OLHANDO MOÇAMBIQUE COMO CRIANÇA VÊ-SE MELHOR O SEU CRESCIMENTO (1)

O crescimento de um país, como o que Moçambique regista desde que se tornou independente há cerca de 39 anos, mas principalmente a seguir ao fim, há 21 anos, da guerra desestabilizadora desta mesma Renamo que agora está tentando reactivá-la, assemelha-se ao crescimento de uma criança ou ao envelhecimento de uma pessoa.

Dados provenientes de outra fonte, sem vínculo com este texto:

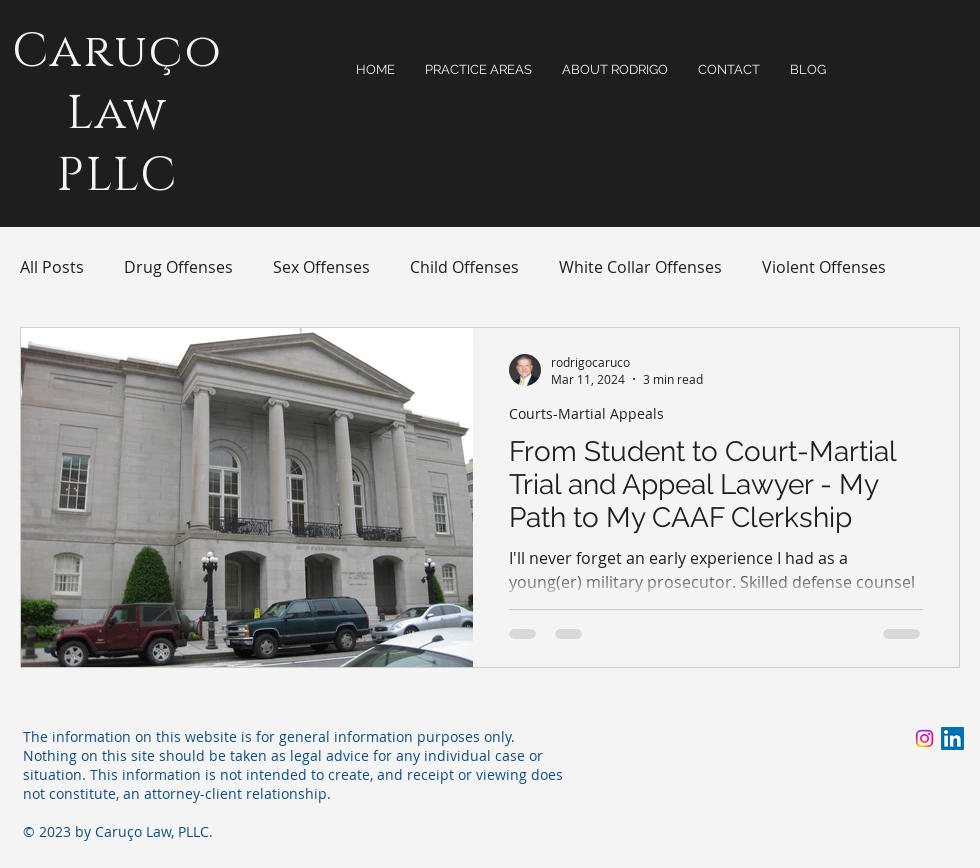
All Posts (52, 267)
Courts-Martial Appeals (586, 413)
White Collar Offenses (640, 267)
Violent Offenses (824, 267)
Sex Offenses (321, 267)
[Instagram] (924, 738)
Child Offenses (464, 267)
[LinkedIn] (952, 738)
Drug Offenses (178, 267)
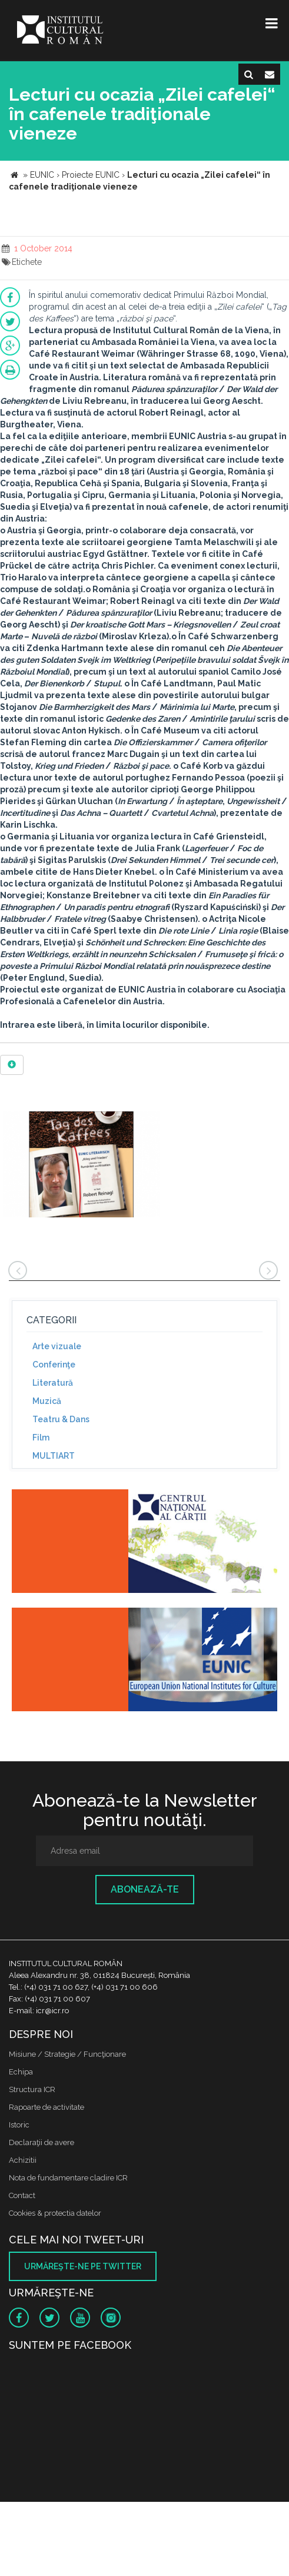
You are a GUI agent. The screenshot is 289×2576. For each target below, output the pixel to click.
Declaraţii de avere (41, 2142)
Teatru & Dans (60, 1419)
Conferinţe (53, 1364)
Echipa (21, 2071)
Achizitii (22, 2160)
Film (40, 1437)
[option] (81, 1165)
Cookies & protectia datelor (55, 2213)
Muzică (46, 1401)
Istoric (19, 2124)
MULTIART (53, 1455)
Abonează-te (145, 1889)
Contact (22, 2195)
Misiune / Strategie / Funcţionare (67, 2054)
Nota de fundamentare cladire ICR (68, 2177)
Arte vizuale (56, 1346)
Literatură (52, 1382)
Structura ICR (32, 2089)
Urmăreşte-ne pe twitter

Para quem vive sempre com essa criança, ou com essa pessoa, não consegue ver tão nitidamente quão está a crescer ou quão está a envelhecer, à medida que os anos se vão somando uns atrás dos outros.

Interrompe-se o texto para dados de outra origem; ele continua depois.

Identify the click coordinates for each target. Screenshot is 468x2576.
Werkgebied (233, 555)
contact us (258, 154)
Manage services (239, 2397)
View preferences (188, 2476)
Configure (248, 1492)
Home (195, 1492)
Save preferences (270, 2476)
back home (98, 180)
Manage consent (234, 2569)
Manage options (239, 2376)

Mas para quem os tenha visto antes mas que por qualquer razão passa a não vê-los mais por um bom par de anos, quando volta a revê-los, fica bastante surpreendido ao se aperceber quão essa criança cresceu ou pessoa envelheceu.
Regra geral, quem volta a ver essa criança, solta um grito de espanto e satisfação, do tipo AAAhhhh, como cresceste menino ou menina! Já estás um homem ou uma mulher. Que bom!

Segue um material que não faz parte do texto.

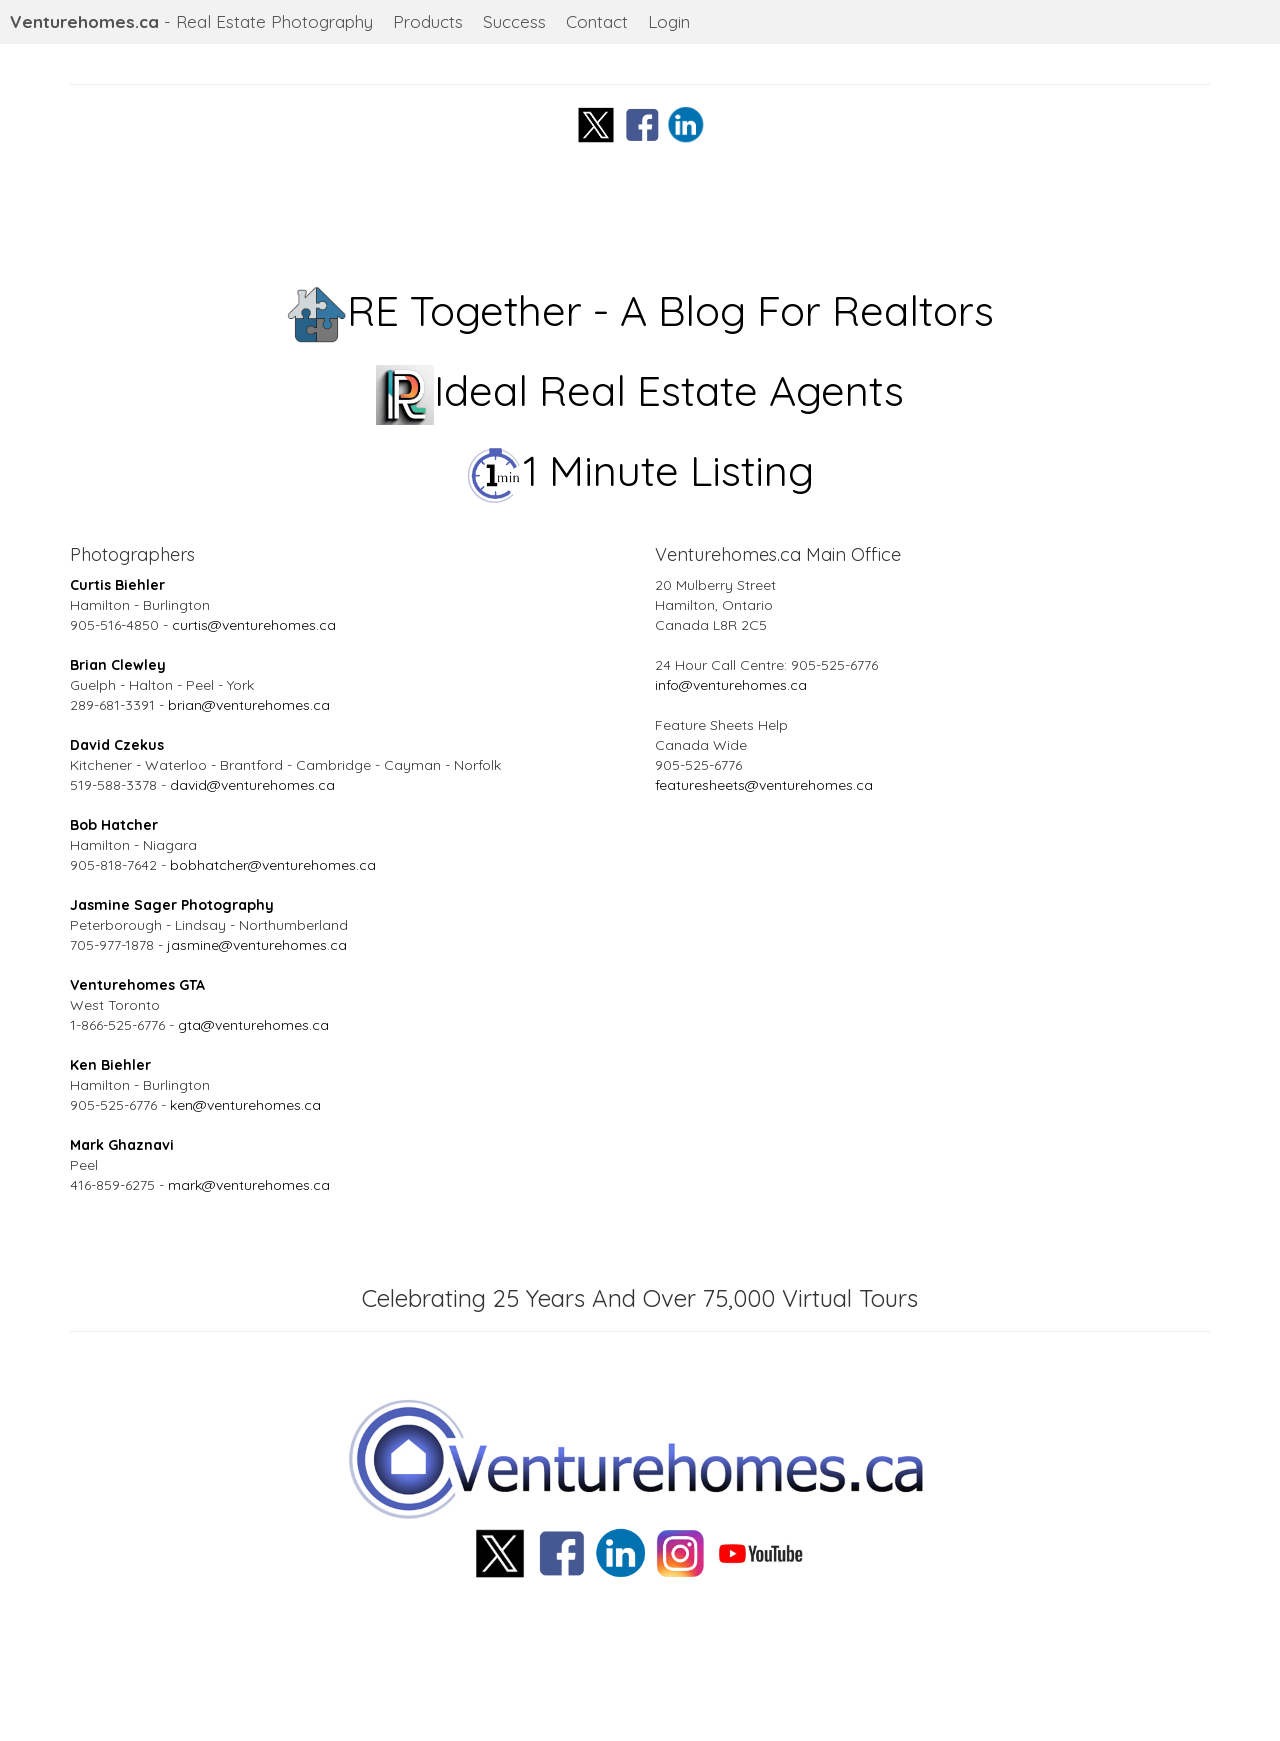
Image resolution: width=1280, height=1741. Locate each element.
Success (514, 21)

No caso da pessoa que voltamos a vê-la já mais velha, não soltamos o mesmo grito no seu ouvido para não ferir-lhe as susceptibilidades, mas o dissemos cá para os nossos botões ou para pessoas da nossa confiança que tal pessoa envelheceu.
É interessante que há muitas semelhanças entre o crescimento de uma criança e de um País, em relação a quem está sempre a viver nele e para quem volta a vê-lo passados muitos anos de ausência.
Tal como acontece com as crianças, em que os que estão sempre com elas não notam tão bem que estão a ganhar mais altura e mais corpo, também os que estão sempre num País não se apercebem tanto assim que está a crescer como o vêm os que voltam ao mesmo volvidos um-par de anos de vivência noutros cantos do Mundo.
Apercebi-me desta semelhança em relação ao crescimento do nosso País neste caso concreto, quando, este último fim-de-semana, fui buscar no Aeroporto Internacional de Maputo um primo meu de nome Alfeu que saíra daqui do nosso País na hora em que nos tornamos independentes, e foi se fixar em Mboweni, como era então mais conhecido Portugal pelos moçambicanos de raça negra.
O seu primeiro espanto foi o próprio edifício do nosso Aeroporto. Ah, quão novo, diferente e bonito está agora este Aeroporto meu irmão! Eh pááá! Isto é outra coisa mesmo que só está no mesmo lugar!!! assim exclamou ele com toda a força dos seus pulmões, no que me trouxe de volta um outro espanto igual de outro retornado moçambicano, de nome Orlando Dourado, que saíra de Moçambique nos anos 60 com o agora antigo Presidente Chissano e o agora também antigo Primeiro-ministro, Pascoal Mocumbi, e que só regressou há cerca de quatro anos.
Na verdade, este espanto do meu primo foi se tornando eterno, à medida que foi vendo a própria cidade de Maputo e os seus novos bairros residenciais que contrastam pela estética e beleza com os bairros de caniço e zinco que circundavam a então Lourenço Marques ou chamada cidade de cimento que então só era habitada por pessoas de raça branca.
Ahhhh meu Deus, que coisa bela e bonita. Tanto carro junto assim como se estivéssemos em Nova Iorque!? E logo conduzidos por quem meu Deus? Logo por gente quase toda da minha raça ou pretos como nos chamavam pejorativamente então os brancos racistas!
Ahhhh meu Deus dos Céus. Isto era impossível no meu tempo como deve se lembrar primo! E olha para a beleza esbelta das crianças, meninas e mulheres …e todas elas bem vestidas e calçadas como nunca eram nessa altura! Ahhh, só agora percebo quando os negros dos EUA, que então lutavam contra o racismo proclamavam que “Black is Beautiful” ou seja Negro é Bonito.
O que mais o espantou, foi ver o quão a cidade de Maputo cresceu, à medida que ia contemplando os novos bairros residenciais que se estendem da UEM, passando pela zona do Mercado do Peixe até para além da Praia da Costa do Sol, todas elas novas e construídas nos últimos 20 ou 15 anos.
Ele não escondeu o seu espanto ao ver aquelas mansões nunca antes construídas em todos os mais 500 anos que durou a colonização portuguesa que o regime baptizava pomposamente de civilizadora.
Isto confirma o que lia de que Moçambique é um dos 10 países que mais crescem em todo o Mundo, e o que estará num nível de desenvolvimento igual ao de alguns países europeus nos próximos 20 anos, disse este meu primo que neste caso é um economista de mão cheia.